CGI, Monsters, and Child Development

Wasn’t really sure where to put this, but it seems at face to be pretty mundane, and only pointless things usually interest me, so I puts it here.

About a week ago, I was driving down the street, taking my 3 year old daughter to daycare. She asked me “Dad, are giraffes real?” I said, “Of course they are baby.” She said “Ok. Giraffes are real. But elephants aren’t, right?” At this point, I feel like a failure as a parent and decide to take her to the Como Zoo in St Paul to rectify my parental errors.
Flash forward a week. I was watching a show on the Discovery Channel yesterday with my daughter. In the show, they were excavating Plesiosaurus remains, and shots of the excavation were intercut with CGI renditions of what the creature would have looked like in the flesh. My daughter asks, “Do those live around here dad?”. I told her no, theyve been gone for a long time. She looked perplexed at this, and pointed to the screen and said, “but there’s one right there.”

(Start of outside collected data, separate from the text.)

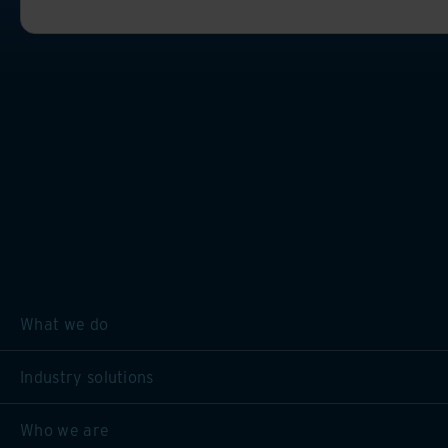
What we do
Industry solutions
Who we are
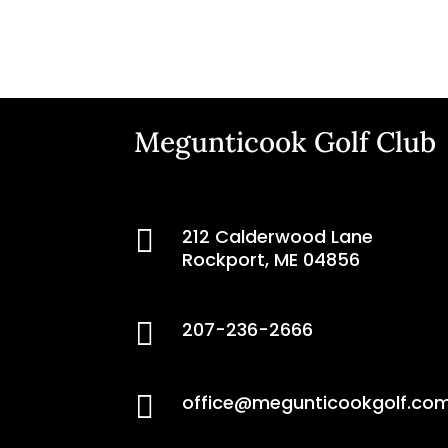
Megunticook Golf Club

212 Calderwood Lane
Rockport, ME 04856

207-236-2666

office@megunticookgolf.co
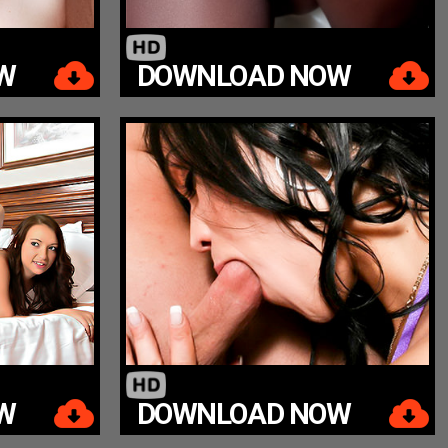
W
DOWNLOAD NOW
W
DOWNLOAD NOW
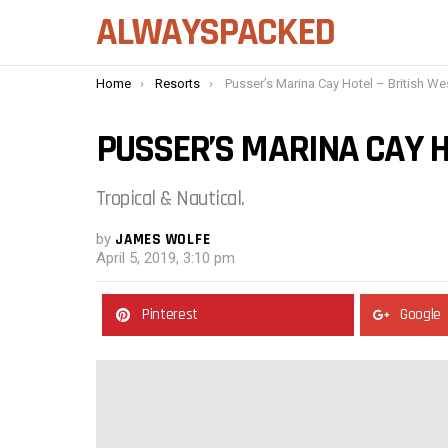
ALWAYSPACKED
You are here:
Home
Resorts
Pusser’s Marina Cay Hotel – British West Ind
PUSSER’S MARINA CAY H
Tropical & Nautical.
by
JAMES WOLFE
April 5, 2019, 3:10 pm
Pinterest
Google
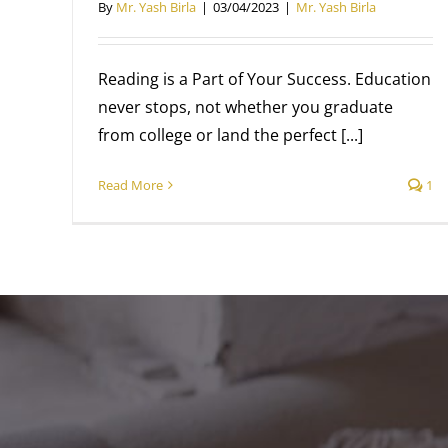
By
Mr. Yash Birla
|
03/04/2023
|
Mr. Yash Birla
Reading is a Part of Your Success. Education
never stops, not whether you graduate
from college or land the perfect [...]
Read More
1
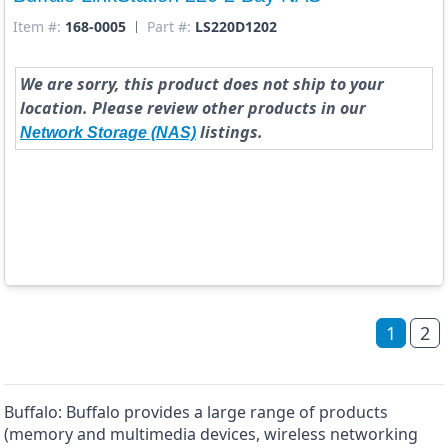
Item #:
168-0005
Part #:
LS220D1202
We are sorry, this product does not ship to your
location. Please review other products in our
listings.
Network Storage (NAS)
1
2
Buffalo: Buffalo provides a large range of products
(memory and multimedia devices, wireless networking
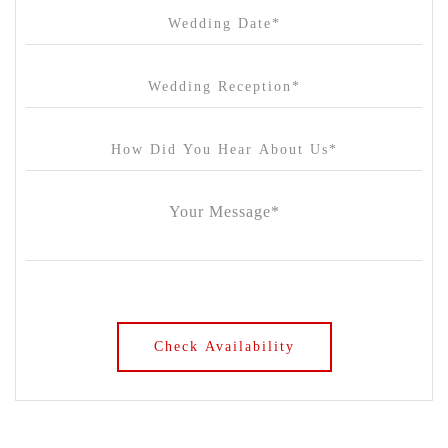
Chateau Yering
Cleveland Estate
Clifton Springs Golf Club
Coombe Yarra Valley
Core & Sol
Craft and Co. Collingwood
Crown Casino
Dingley International Hotel
Donigans Farm
Dromana Estate
DV Cider
Elizabethan Lodge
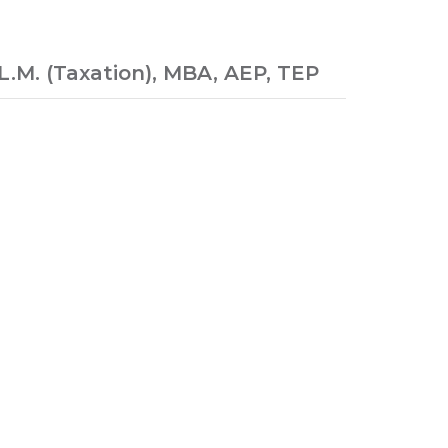
.M. (Taxation), MBA, AEP, TEP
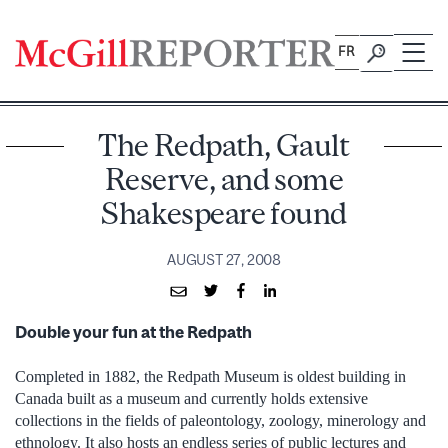
Skip
to
FR
content
The Redpath, Gault
Reserve, and some
Shakespeare found
AUGUST 27, 2008
Double your fun at the Redpath
Completed in 1882, the Redpath Museum is oldest building in
Canada built as a museum and currently holds extensive
collections in the fields of paleontology, zoology, minerology and
ethnology. It also hosts an endless series of public lectures and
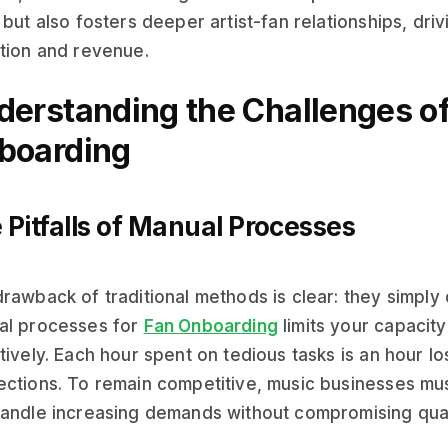
 but also fosters deeper artist-fan relationships, dri
tion and revenue.
derstanding the Challenges of
boarding
 Pitfalls of Manual Processes
rawback of traditional methods is clear: they simply 
al processes for
Fan Onboarding
limits your capacit
tively. Each hour spent on tedious tasks is an hour lo
ctions. To remain competitive, music businesses mu
andle increasing demands without compromising qual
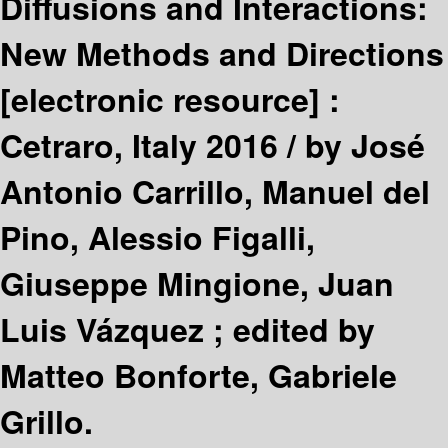
Diffusions and Interactions:
New Methods and Directions
[electronic resource] :
Cetraro, Italy 2016 /
by José
Antonio Carrillo, Manuel del
Pino, Alessio Figalli,
Giuseppe Mingione, Juan
Luis Vázquez ; edited by
Matteo Bonforte, Gabriele
Grillo.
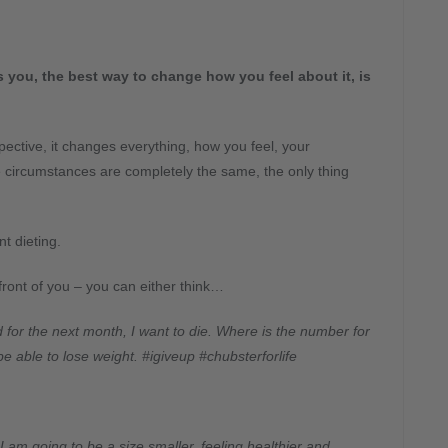
you, the best way to change how you feel about it, is
ective, it changes everything, how you feel, your
circumstances are completely the same, the only thing
nt dieting.
front of you – you can either think…
d for the next month, I want to die. Where is the number for
 be able to lose weight. #igiveup #chubsterforlife
 I am going to be a size smaller, feeling healthier and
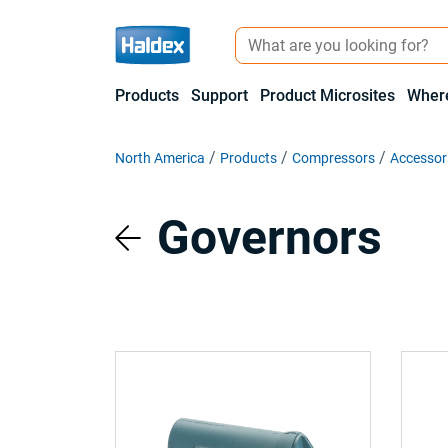
Products
Support
Product Microsites
Where
North America
Products
Compressors
Accessor
Governors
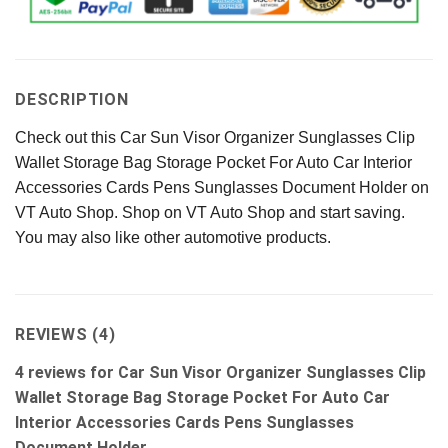
DESCRIPTION
Check out this Car Sun Visor Organizer Sunglasses Clip
Wallet Storage Bag Storage Pocket For Auto Car Interior
Accessories Cards Pens Sunglasses Document Holder on
VT Auto Shop. Shop on VT Auto Shop and start saving.
You may also like other automotive products.
REVIEWS (4)
4 reviews for
Car Sun Visor Organizer Sunglasses Clip
Wallet Storage Bag Storage Pocket For Auto Car
Interior Accessories Cards Pens Sunglasses
Document Holder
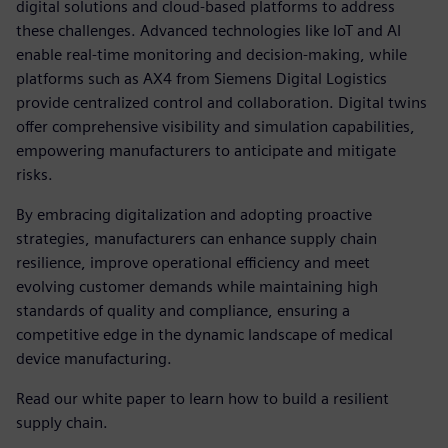
digital solutions and cloud-based platforms to address
these challenges. Advanced technologies like IoT and AI
enable real-time monitoring and decision-making, while
platforms such as AX4 from Siemens Digital Logistics
provide centralized control and collaboration. Digital twins
offer comprehensive visibility and simulation capabilities,
empowering manufacturers to anticipate and mitigate
risks.
By embracing digitalization and adopting proactive
strategies, manufacturers can enhance supply chain
resilience, improve operational efficiency and meet
evolving customer demands while maintaining high
standards of quality and compliance, ensuring a
competitive edge in the dynamic landscape of medical
device manufacturing.
Read our white paper to learn how to build a resilient
supply chain.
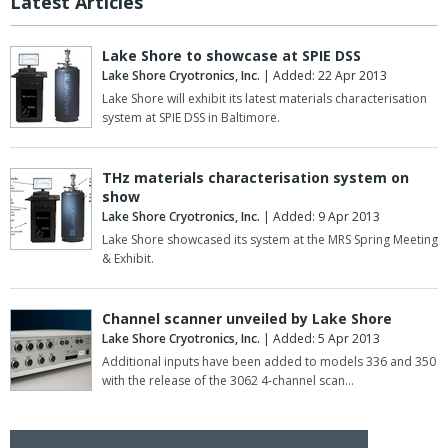
Latest Articles
Lake Shore to showcase at SPIE DSS
Lake Shore Cryotronics, Inc.
| Added: 22 Apr 2013
Lake Shore will exhibit its latest materials characterisation
system at SPIE DSS in Baltimore.
THz materials characterisation system on
show
Lake Shore Cryotronics, Inc.
| Added: 9 Apr 2013
Lake Shore showcased its system at the MRS Spring Meeting
& Exhibit.
Channel scanner unveiled by Lake Shore
Lake Shore Cryotronics, Inc.
| Added: 5 Apr 2013
Additional inputs have been added to models 336 and 350
with the release of the 3062 4-channel scan…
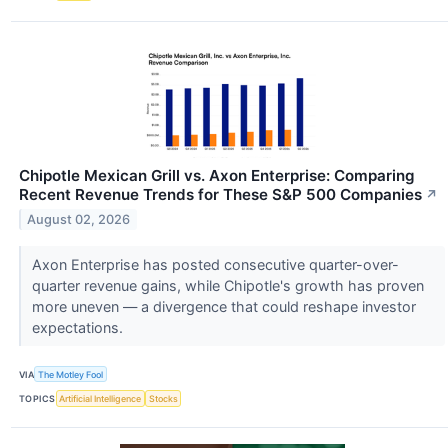
Chipotle Mexican Grill vs. Axon Enterprise: Comparing
Recent Revenue Trends for These S&P 500 Companies
↗
August 02, 2026
Axon Enterprise has posted consecutive quarter-over-
quarter revenue gains, while Chipotle's growth has proven
more uneven — a divergence that could reshape investor
expectations.
VIA
The Motley Fool
TOPICS
Artificial Intelligence
Stocks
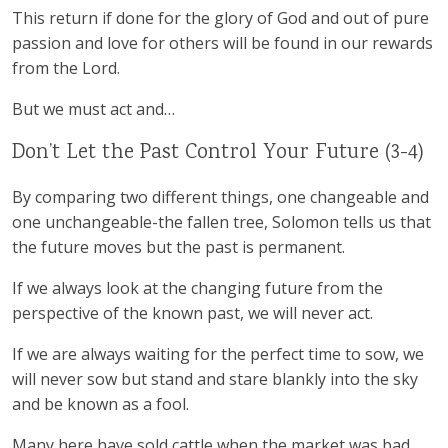
This return if done for the glory of God and out of pure
passion and love for others will be found in our rewards
from the Lord.
But we must act and…
Don’t Let the Past Control Your Future (3-4)
By comparing two different things, one changeable and
one unchangeable-the fallen tree, Solomon tells us that
the future moves but the past is permanent.
If we always look at the changing future from the
perspective of the known past, we will never act.
If we are always waiting for the perfect time to sow, we
will never sow but stand and stare blankly into the sky
and be known as a fool.
Many here have sold cattle when the market was bad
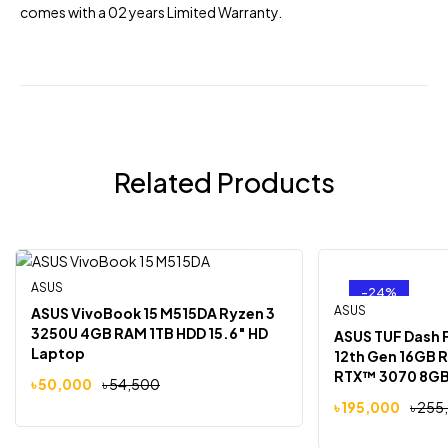
comes with a 02 years Limited Warranty.
Related Products
ASUS
-8%
-24%
Out Of Stock
ASUS
ASUS VivoBook 15 M515DA Ryzen 3
3250U 4GB RAM 1TB HDD 15.6″ HD
ASUS TUF Dash F
Laptop
12th Gen 16GB 
RTX™ 3070 8GB 
৳
50,000
৳
54,500
FHD Laptop
৳
195,000
৳
255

Later, while showing her pictures of dinosaurs online, we found this one. Needless to say, it didn’t help me persuade her that dinosaurs were extinct and therefore would not be appearing in her bedroom that evening.
It occured to me that when I was a child (I was born in 1980), it was very easy to determine real from fake on television. Star Wars did not really look real; at no point was I confused or concerned by this. Same with any other example I can think of; Jaws scared me because of the blood guts and gore, not because the shark looked particularly real.

My daughter, however, is growing up in a time when it is becoming almost impossible to differentiate between whats real and whats not. We live in a time were I, as an adult, dont bat an eye at something as amazing as this. Through a childs eyes, however, this must be extremely confusing. I worry about the ramifications of this.

Does anyone see any up sides to this issue? What happens when children are growing up unable to diferentiate real from fake?

When I was little I wondered how people could disappear on a TV show. Poof! Now you see him, now you don’t! My older sister told me it was ‘trick photography’. She didn’t explain that everyone stood very still, they stopped the camera, the actor walked away, and then they started the camera again and the other actors resumed motion. ‘Trick photography’ was all the explanation I needed.

Why not just give a simple explanation. ‘Some things you see on TV or on a computer are real, and some aren’t. Elephants and giraffes and [remembering another thread from a few months ago] llamas are real. Dinosaurs and monsters are just fun tricks people do to entertain you.’

Wow! What a good OP.

Well, that’s basically what I did, but it seems kind of arbitrary. What I’m saying is, SHE has absolutely no way to seperate real from not real; when I was a child, I had things like the rigidity of the plastic masks the actors wore, or the stop and go of clay-mation that made it all ok. She does not have those things. She has giant apes fighting multiple dinosaurs and it looking like it could be happening outside her window.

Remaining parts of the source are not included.